En réalité, le principe de la séparation
ne commandait pas une telle conséquence. Le rapport de M. Aristide
BRiand lui-même affirmait que les nécessités de l'ordre
public devait tempérer la rigueur du principe. Nous y lisons en effet:
"Toutes les dispositions civiles ou pénales ayant
un caractère d'ordre public restent en vigueur", et plus loin : "Toute
la législation qui est actuellement applicable aux ministres du culte
est abrogée implicitement sous la réserve toujours de l'intérêt
de l'ordre public"
Nous pensons que la protection du costume ecclésiastique
est une de " ces dispositions pénales ayant un caractère d'ordre
public".
Il est, en effet, de "l'intérêt de l'ordre
public" que les membres d'une religion ne puissent plus être provoqués
par l'exhibition dans des conditions souvent indignes du costume porté
par celui qui a baptisé leurs enfants et administré leurs parents
dans leurs derniers instants.
La coutume française, de tradition logique et
courtoise, a d'ailleurs, dès après la guerre de 1914-1918,
implicitement corrigé certaines conséquences de la loi de séparation
pourtant expressément retenues par son rapporteur comme, par exemple,
l'absence de rang officiel pour les ecclésiastiques dans les cérémonies
publiques.
La pompe avec laquelle le Gouvernement de la République,
dans la période d'entre les deux guerres, avait reçu à
plusieurs reprises de hauts dignitaires du Vatican qui lui avaient rendu visite,
avait montré qu'en matière de protocole la vieille coutume
française savait devancer la loi.
Et puis, dans les circonstances actuelles, une telle
mesure nous apparaît comme particulièrement opportune.

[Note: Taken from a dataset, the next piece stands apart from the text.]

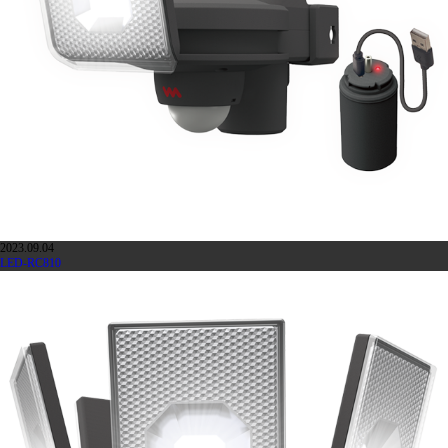
2023.09.04
LED-RC810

Il ne s'agit pas ici de porter atteinte à la neutralité
de l'État ni aux lois de séparation, il s'agit seulement de
faire respecter, dans un climat de tolérance et de dignité,
les grandes forces spirituelles, en même temps que ceux qui en sont
les symboles.
Le monde croyant, dans tous les pays, seraient agréablement
impressionné par cette affirmation de tolérance apportée
par l'Assemblée nationale française, qui aiderait ainsi à
affirmer le rayonnement spirituel de notre pays.
La France et la liberté de conscience ont échappé,
heureusement, par la victoire alliée, au même danger qui les
menaçait ensemble.
Huit mois avant la guerre, en janvier 1939, c'était
son éminence le cardinal verdier qui s'exprimait ainsi au banquet de
la Revue des Deux Mondes:
"Des idéologies étranges bouleversent en
ce moment notre pauvre humanité ... Si elles prévalaient, l'oeuvre
spirituelle qui est la nôtre disparaîtrait de ce monde ... Le
climat de la France n'est pas propice à ces doctrines de violence et
d'extermination et son soleil ne saurait éclairer de tels attentats.
Heureusement, et ce synchronisme est singulièrement suggestif, la France
est aujourd'hui à côté de l'Église pour défendre
contre les hérésiarques modernes ce patrimoine commun."
Paroles prophétiques ! Grâce à la
Résistance au sein de laquelle tant de ministres du culte firent héroïquement
le don de leur existence, les idéologies dont parlait son éminence
le cardinal Verdier n'ont, heureusement, pas prévalu et la France et
les forces spirituelles ont échappé au péril mortel.
C'est en nous inspirant de ces pensées que nous
vous proposons, par le vote d'une loi protégeant notamment la dignité
de l'habit ecclésiastique, de consacrer avec leur victoire sur les
dangers courus en commun le "synchronisme suggestif" de la pensée chrétienne
et des aspirations françaises.
J'avais déjà, au cours de la session de
1938, déposé une proposition de loi identique sur le bureau
de la Chambre des députés, la commission de la législation
civile et criminelle saisie de cette proposition lui avait alors réservé
un accueil favorable.
La guerre devait empêcher le vote.
En conséquence, je reprends aujourd'hui la même
proposition pour les motifs que j'ai eu l'honneur d'énoncer ci-dessus,
et je vous propose le texte suivant, qui tranchera définitivement cette
question :
PROPOSITION DE LOI
Article unique. - L'article 259 du code
pénal est ainsi complété :
"Le présent article s'applique au costume porté
par un ministre d'un culte ou par un membre d'une communauté religieuse."